Stockholm: US researchers William Kaelin and Gregg Semenza and Britain's Peter Ratcliffe on Monday shared the Nobel Medicine Prize for discoveries on how cells sense and adapt when oxygen levels drop.
The Swedish Academy said the fundamental importance of oxygen has been understood for centuries, but how cells adapt to changes in levels of oxygen has long been unknown.
"The trio established the basis for our understanding of how oxygen levels affect cellular metabolism and physiological function," the jury said.
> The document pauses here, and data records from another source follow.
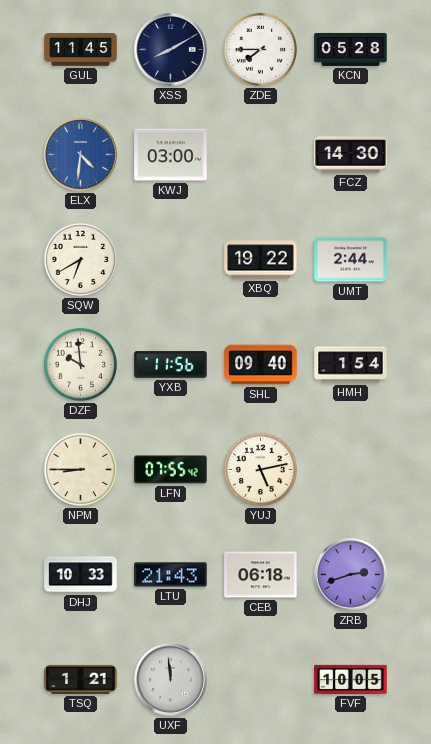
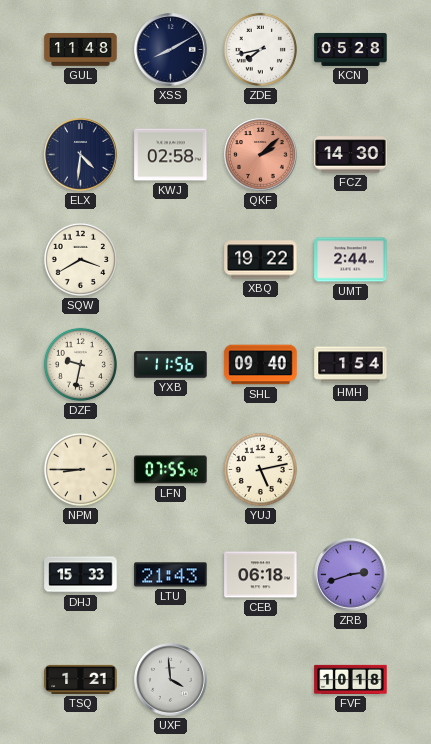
GUL: 11:45 -> 11:48
ZDE: 7:45 -> 7:43
ELX dial: blue -> navy
KWJ: 03:00 -> 02:58
QKF: none -> 2:08
SQW: 6:40 -> 3:40
DZF: 9:59 -> 9:32
DHJ: 10:33 -> 15:33
UXF: 11:59 -> 3:59
FVF: 10:05 -> 10:18
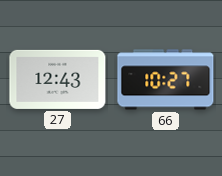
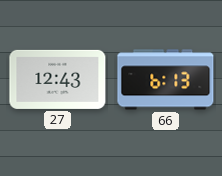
66: 10:27 -> 6:13
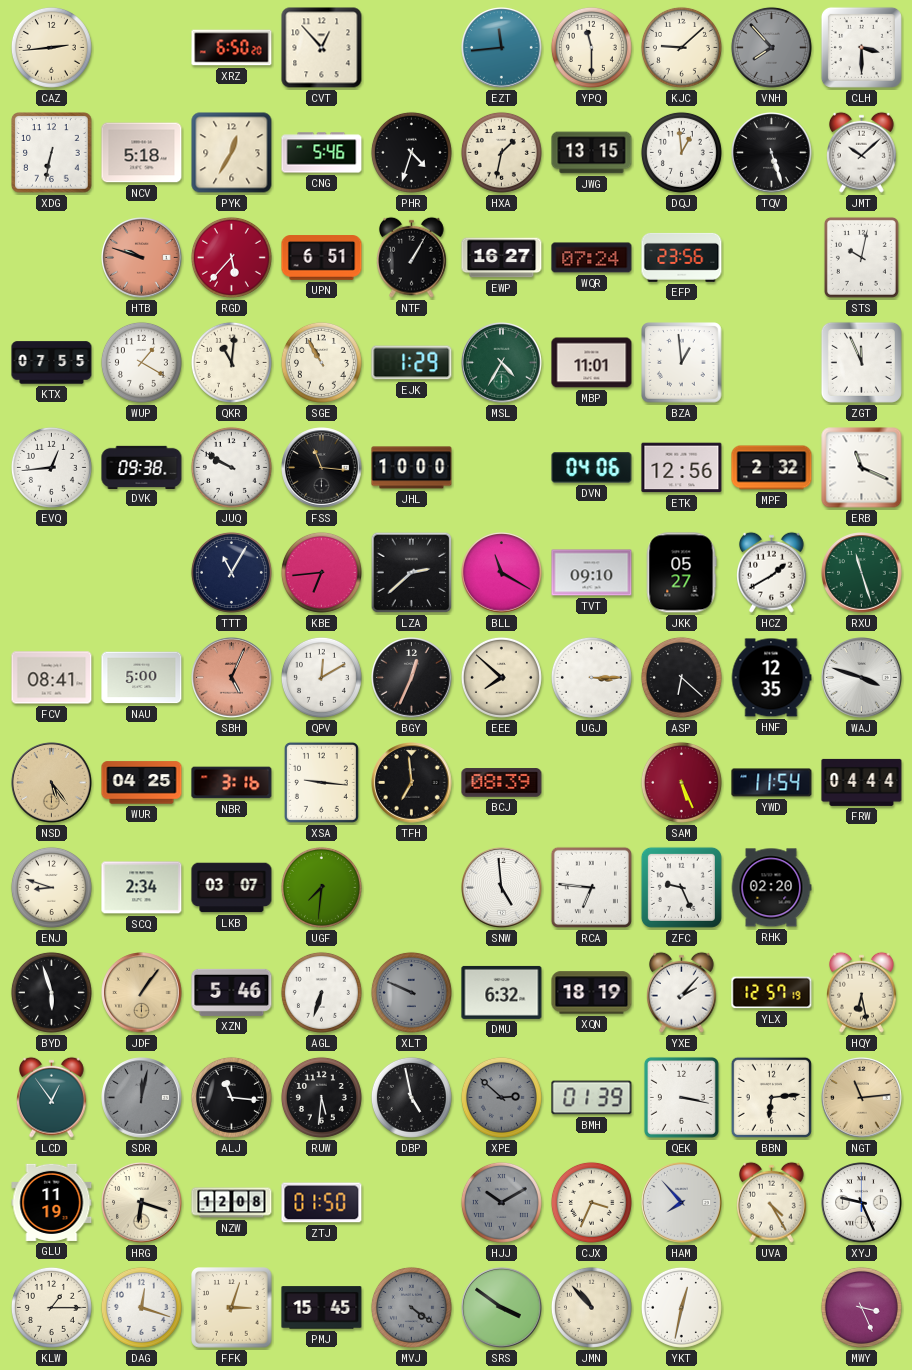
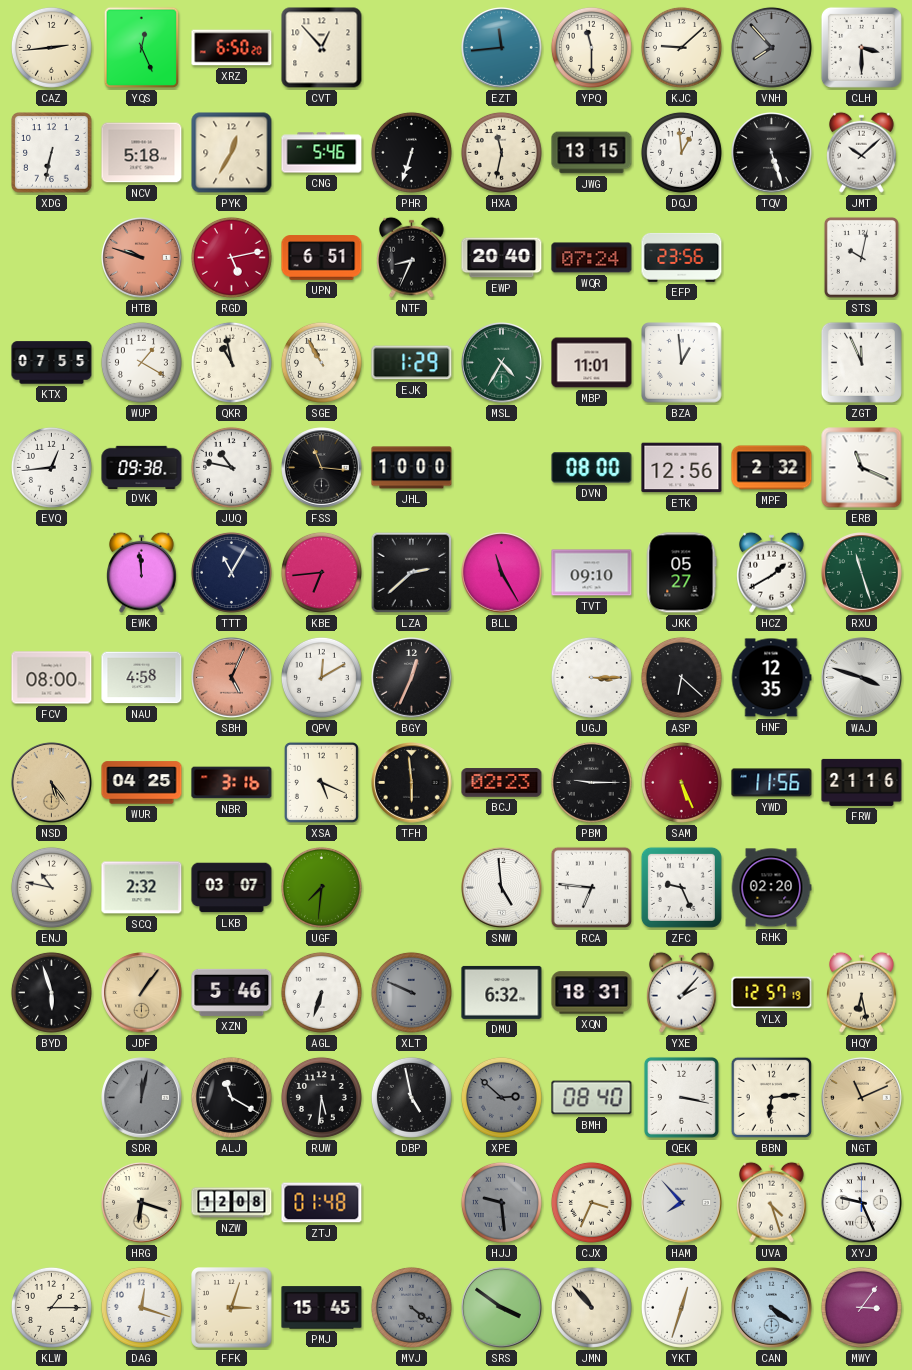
YQS: none -> 12:26
PHR: 4:33 -> 6:33
HXA: 1:32 -> 11:32
RGD: 5:37 -> 5:13
NTF: 1:05 -> 8:34
EWP: 16:27 -> 20:40
QKR: 11:01 -> 10:58
JUQ: 9:50 -> 10:47
DVN: 04:06 -> 08:00
EWK: none -> 11:59
BLL: 11:20 -> 11:25
FCV: 08:41 -> 08:00
NAU: 5:00 -> 4:58
EEE: 7:52 -> none
XSA: 9:16 -> 5:19
TFH: 6:59 -> 5:59
BCJ: 08:39 -> 02:23
PBM: none -> 9:15
YWD: 11:54 -> 11:56
FRW: 04:44 -> 21:16
ENJ: 8:48 -> 10:47
SCQ: 2:34 -> 2:32
XQN: 18:19 -> 18:31
LCD: 12:54 -> none
ALJ: 11:16 -> 11:20
BMH: 01:39 -> 08:40
NGT: 11:14 -> 11:11
GLU: 11:19 -> none
ZTJ: 01:50 -> 01:48
HJJ: 10:10 -> 9:29
UVA: 4:25 -> 4:27
YKT: 12:32 -> 12:33
CAN: none -> 4:21
MWY: 3:26 -> 3:06
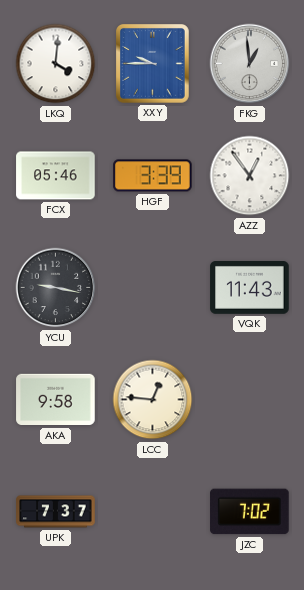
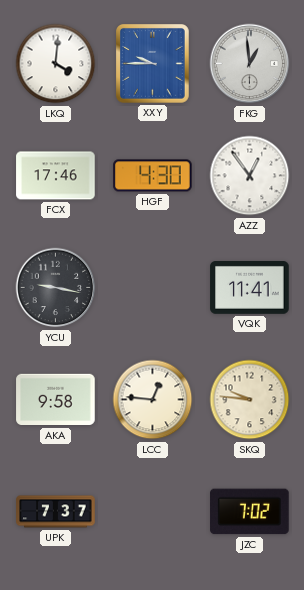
FCX: 05:46 -> 17:46
HGF: 3:39 -> 4:30
VQK: 11:43 -> 11:41
SKQ: none -> 9:46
Their research has "paved the way for promising new strategies to fight anaemia, cancer and many other diseases."
The jury said the trio had identified molecular machinery that regulates the activity of genes in response to varying levels of oxygen, which is central to a large number of diseases.
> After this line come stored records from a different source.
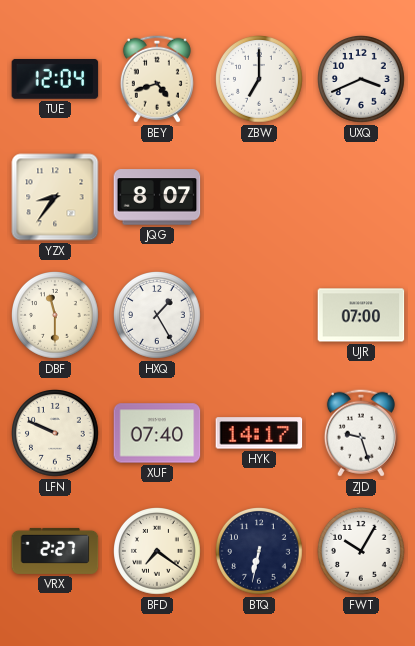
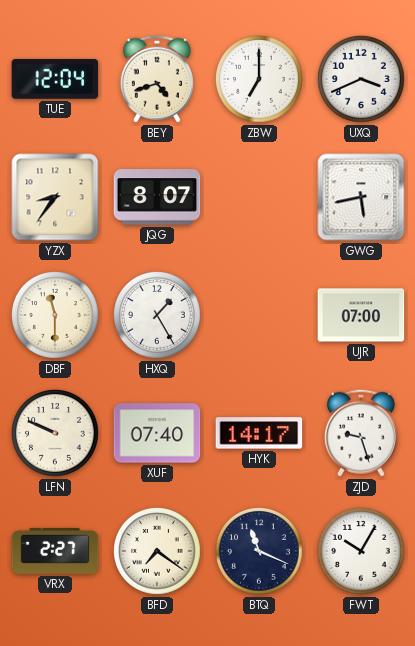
GWG: none -> 5:43
BTQ: 6:32 -> 11:19
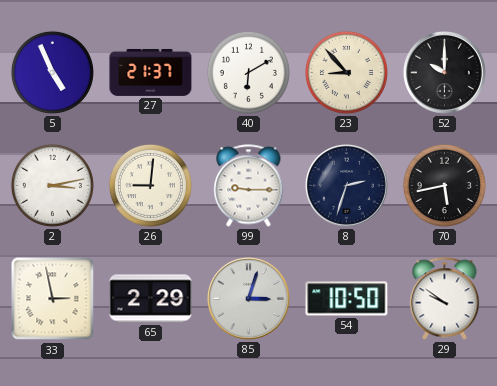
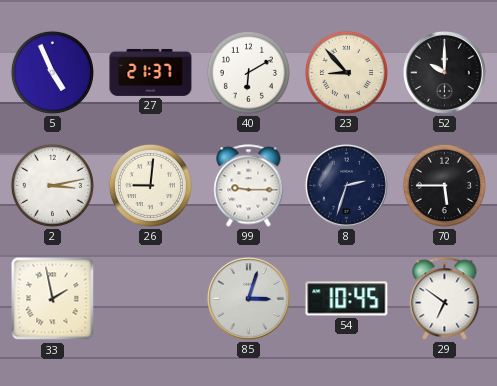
70: 5:43 -> 5:45
33: 2:58 -> 1:58
65: 2:29 -> none
54: 10:50 -> 10:45
29: 9:51 -> 6:51
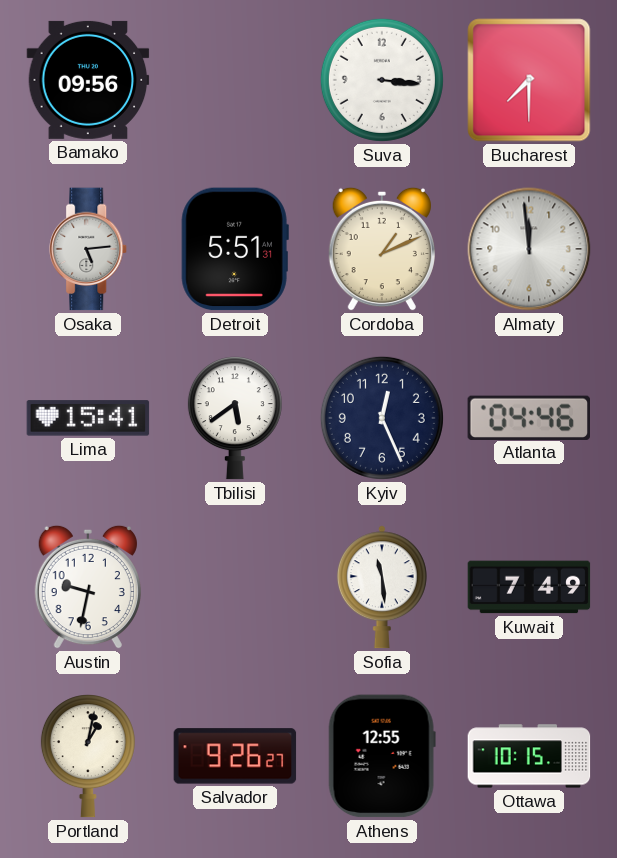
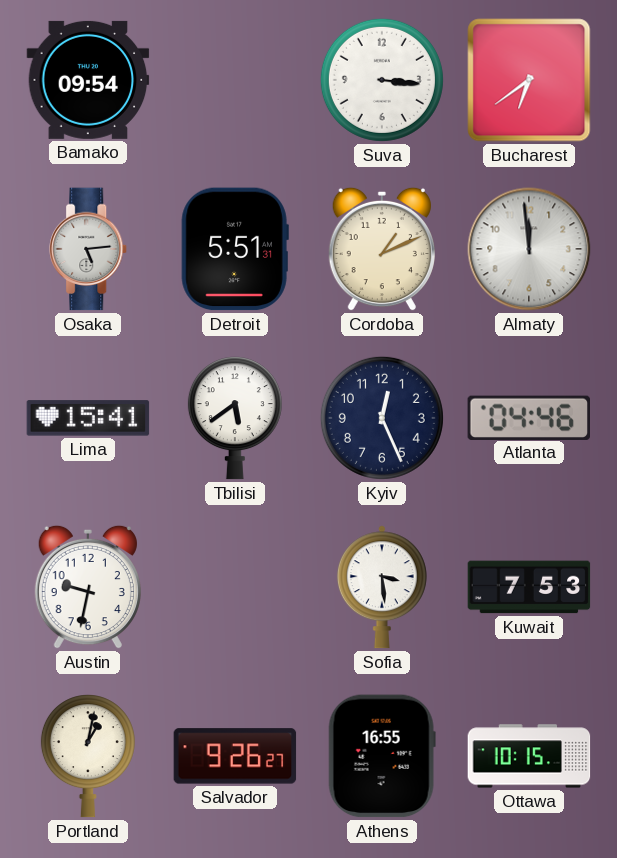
Bamako: 09:56 -> 09:54
Bucharest: 7:30 -> 6:39
Sofia: 11:29 -> 3:29
Kuwait: 7:49 -> 7:53
Athens: 12:55 -> 16:55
"Intense ongoing efforts in academic laboratories and pharmaceutical companies are now focused on developing drugs that can interfere with different disease states by either activating, or blocking, the oxygen-sensing machinery," the jury said.
The three will share the Nobel prize sum of nine million Swedish kronor (about USD 914,000).
They will receive their prize from King Carl XVI Gustaf at a formal ceremony in Stockholm on December 10, the anniversary of the 1896 death of scientist Alfred Nobel who created the prizes in his last will and testament.